- Input records
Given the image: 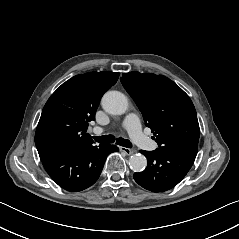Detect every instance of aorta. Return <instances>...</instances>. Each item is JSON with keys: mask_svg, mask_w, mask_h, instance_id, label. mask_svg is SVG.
<instances>
[{"mask_svg": "<svg viewBox=\"0 0 239 239\" xmlns=\"http://www.w3.org/2000/svg\"><path fill=\"white\" fill-rule=\"evenodd\" d=\"M103 109L112 115H123L129 103L127 97L119 91H108L102 98ZM130 167L134 172H141L147 166V159L142 155L130 156Z\"/></svg>", "mask_w": 239, "mask_h": 239, "instance_id": "1", "label": "aorta"}]
</instances>
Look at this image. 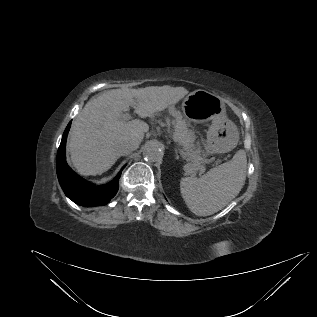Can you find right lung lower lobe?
Masks as SVG:
<instances>
[{
  "instance_id": "obj_1",
  "label": "right lung lower lobe",
  "mask_w": 317,
  "mask_h": 317,
  "mask_svg": "<svg viewBox=\"0 0 317 317\" xmlns=\"http://www.w3.org/2000/svg\"><path fill=\"white\" fill-rule=\"evenodd\" d=\"M71 122L66 127L57 153L56 171L59 183L68 198L84 206H102L107 204L119 188V173L115 179L105 185L95 186L74 173L66 163L65 146Z\"/></svg>"
}]
</instances>
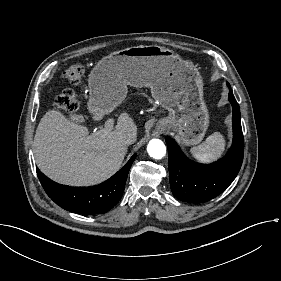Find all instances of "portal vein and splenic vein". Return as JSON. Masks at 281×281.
<instances>
[{"label":"portal vein and splenic vein","instance_id":"1","mask_svg":"<svg viewBox=\"0 0 281 281\" xmlns=\"http://www.w3.org/2000/svg\"><path fill=\"white\" fill-rule=\"evenodd\" d=\"M114 126V120L113 119H108L105 122V126L104 127H100L98 129V134L100 136H105L108 132H111Z\"/></svg>","mask_w":281,"mask_h":281}]
</instances>
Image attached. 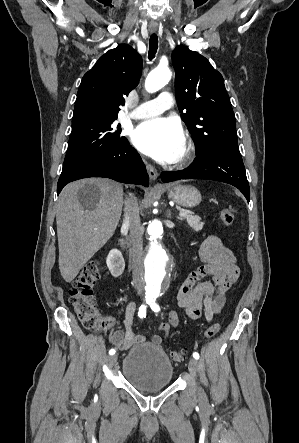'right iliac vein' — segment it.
I'll list each match as a JSON object with an SVG mask.
<instances>
[{
    "label": "right iliac vein",
    "mask_w": 299,
    "mask_h": 443,
    "mask_svg": "<svg viewBox=\"0 0 299 443\" xmlns=\"http://www.w3.org/2000/svg\"><path fill=\"white\" fill-rule=\"evenodd\" d=\"M116 361H117V355H113L108 358L109 365H114L116 363Z\"/></svg>",
    "instance_id": "63e3f726"
}]
</instances>
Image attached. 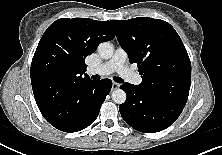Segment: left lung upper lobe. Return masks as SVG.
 <instances>
[{
  "label": "left lung upper lobe",
  "instance_id": "obj_1",
  "mask_svg": "<svg viewBox=\"0 0 222 155\" xmlns=\"http://www.w3.org/2000/svg\"><path fill=\"white\" fill-rule=\"evenodd\" d=\"M130 63H137L147 93L185 105L191 83V62L183 42L167 22L148 17L111 20Z\"/></svg>",
  "mask_w": 222,
  "mask_h": 155
}]
</instances>
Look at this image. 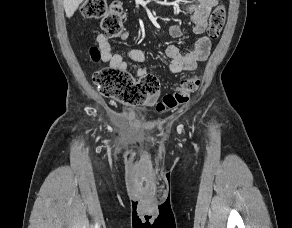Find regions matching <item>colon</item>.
Masks as SVG:
<instances>
[{
	"label": "colon",
	"mask_w": 292,
	"mask_h": 228,
	"mask_svg": "<svg viewBox=\"0 0 292 228\" xmlns=\"http://www.w3.org/2000/svg\"><path fill=\"white\" fill-rule=\"evenodd\" d=\"M81 14L88 19L100 18L101 28L108 37H123L125 35L122 6L119 2H113L108 6L106 0H85ZM225 19V6H217L209 18L208 35L212 39L219 37ZM90 55L95 61L100 59V52L96 47L90 49ZM93 82L103 96L126 105L143 104L148 98L157 95L160 90L159 80L152 74H147L136 80L127 71L112 67H104L96 71ZM198 85L196 77L184 78L174 92L168 93L162 98L157 105L158 110H170L187 103Z\"/></svg>",
	"instance_id": "colon-1"
}]
</instances>
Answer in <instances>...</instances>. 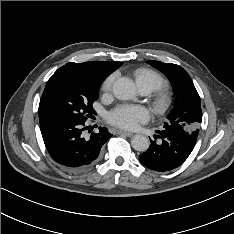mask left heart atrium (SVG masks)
I'll use <instances>...</instances> for the list:
<instances>
[{
  "label": "left heart atrium",
  "instance_id": "1",
  "mask_svg": "<svg viewBox=\"0 0 234 234\" xmlns=\"http://www.w3.org/2000/svg\"><path fill=\"white\" fill-rule=\"evenodd\" d=\"M148 118V111L140 106H120L107 116L110 123L126 130L136 129L140 123L146 122Z\"/></svg>",
  "mask_w": 234,
  "mask_h": 234
}]
</instances>
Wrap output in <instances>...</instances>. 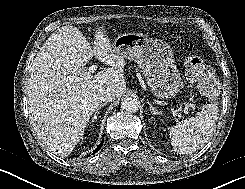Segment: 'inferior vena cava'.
I'll use <instances>...</instances> for the list:
<instances>
[{"mask_svg":"<svg viewBox=\"0 0 245 189\" xmlns=\"http://www.w3.org/2000/svg\"><path fill=\"white\" fill-rule=\"evenodd\" d=\"M115 98L114 92L111 90H102L99 94V99L103 102H109Z\"/></svg>","mask_w":245,"mask_h":189,"instance_id":"obj_1","label":"inferior vena cava"}]
</instances>
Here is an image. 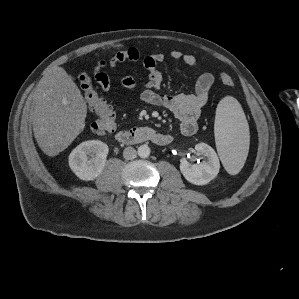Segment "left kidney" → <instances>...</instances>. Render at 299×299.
Masks as SVG:
<instances>
[{
  "instance_id": "5707ae66",
  "label": "left kidney",
  "mask_w": 299,
  "mask_h": 299,
  "mask_svg": "<svg viewBox=\"0 0 299 299\" xmlns=\"http://www.w3.org/2000/svg\"><path fill=\"white\" fill-rule=\"evenodd\" d=\"M195 150L206 157L200 164L181 161L180 171L187 181L195 185H206L219 173L220 163L215 150L206 143H198Z\"/></svg>"
}]
</instances>
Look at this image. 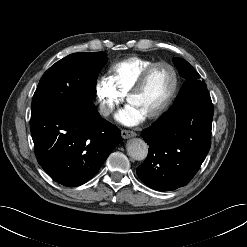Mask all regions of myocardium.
<instances>
[{"label": "myocardium", "instance_id": "1", "mask_svg": "<svg viewBox=\"0 0 247 247\" xmlns=\"http://www.w3.org/2000/svg\"><path fill=\"white\" fill-rule=\"evenodd\" d=\"M160 66H165L170 69L172 76H173V85H172L171 91L167 99L165 100V102L155 112L151 113L150 115L146 117L148 120H154V119L161 117L173 103L177 95L178 89H179V75H178L176 68L172 64L165 62V61H158V62H154L150 64L141 72L138 79L136 80V82L134 83V85L132 86V88L129 90V92L126 95V101L129 102V100L133 96L137 95L138 93L142 91L151 72L155 68L160 67Z\"/></svg>", "mask_w": 247, "mask_h": 247}]
</instances>
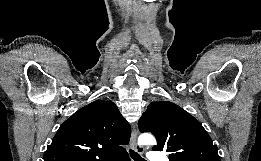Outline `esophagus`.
Instances as JSON below:
<instances>
[{"label":"esophagus","mask_w":261,"mask_h":161,"mask_svg":"<svg viewBox=\"0 0 261 161\" xmlns=\"http://www.w3.org/2000/svg\"><path fill=\"white\" fill-rule=\"evenodd\" d=\"M130 144L135 151L141 154L144 153V147L137 144V130L135 128L133 129L131 134Z\"/></svg>","instance_id":"1"}]
</instances>
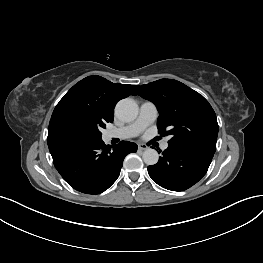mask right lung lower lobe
<instances>
[{
    "label": "right lung lower lobe",
    "instance_id": "98d812e1",
    "mask_svg": "<svg viewBox=\"0 0 263 263\" xmlns=\"http://www.w3.org/2000/svg\"><path fill=\"white\" fill-rule=\"evenodd\" d=\"M137 145L121 141L111 148L101 140L65 145L50 151L53 163L63 179L75 190L100 194L119 177L126 155Z\"/></svg>",
    "mask_w": 263,
    "mask_h": 263
}]
</instances>
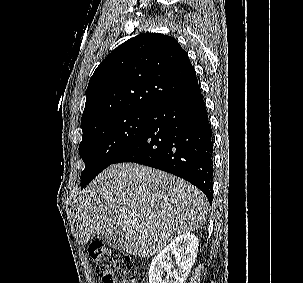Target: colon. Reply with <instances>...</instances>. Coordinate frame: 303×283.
I'll return each mask as SVG.
<instances>
[{
	"label": "colon",
	"mask_w": 303,
	"mask_h": 283,
	"mask_svg": "<svg viewBox=\"0 0 303 283\" xmlns=\"http://www.w3.org/2000/svg\"><path fill=\"white\" fill-rule=\"evenodd\" d=\"M89 255L103 283H138L142 281L137 265L127 255L93 241Z\"/></svg>",
	"instance_id": "obj_1"
}]
</instances>
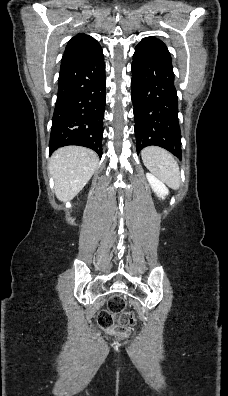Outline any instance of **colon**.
<instances>
[{"label":"colon","instance_id":"obj_1","mask_svg":"<svg viewBox=\"0 0 228 396\" xmlns=\"http://www.w3.org/2000/svg\"><path fill=\"white\" fill-rule=\"evenodd\" d=\"M125 307L126 303L121 295H112L107 310L98 315L100 327L117 337H128L136 324V318L132 312H125ZM116 314H120L118 319L115 317Z\"/></svg>","mask_w":228,"mask_h":396}]
</instances>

- What to do
Extract precisely the lines beginning at the line containing "mask right lung lower lobe" and ending at the last line of the entries above, exactly as written and with no pictures.

- Task output
mask right lung lower lobe
<instances>
[{
    "label": "right lung lower lobe",
    "instance_id": "98d812e1",
    "mask_svg": "<svg viewBox=\"0 0 263 263\" xmlns=\"http://www.w3.org/2000/svg\"><path fill=\"white\" fill-rule=\"evenodd\" d=\"M137 145L121 141L111 148L101 140L65 145L50 151L53 163L63 179L75 190L100 194L119 177L126 155Z\"/></svg>",
    "mask_w": 263,
    "mask_h": 263
}]
</instances>
Target: colon. Reply with <instances>...</instances>. Coordinate frame: 303×283.
I'll return each mask as SVG.
<instances>
[{
	"label": "colon",
	"mask_w": 303,
	"mask_h": 283,
	"mask_svg": "<svg viewBox=\"0 0 303 283\" xmlns=\"http://www.w3.org/2000/svg\"><path fill=\"white\" fill-rule=\"evenodd\" d=\"M89 255L103 283H138L142 281L137 265L127 255L93 241Z\"/></svg>",
	"instance_id": "obj_1"
}]
</instances>
Outline any instance of **colon**.
<instances>
[{"label":"colon","instance_id":"obj_1","mask_svg":"<svg viewBox=\"0 0 228 396\" xmlns=\"http://www.w3.org/2000/svg\"><path fill=\"white\" fill-rule=\"evenodd\" d=\"M125 307L126 303L121 295H112L107 310L98 315L100 327L117 337H128L136 324V318L132 312H125ZM116 314H120L118 319L115 317Z\"/></svg>","mask_w":228,"mask_h":396}]
</instances>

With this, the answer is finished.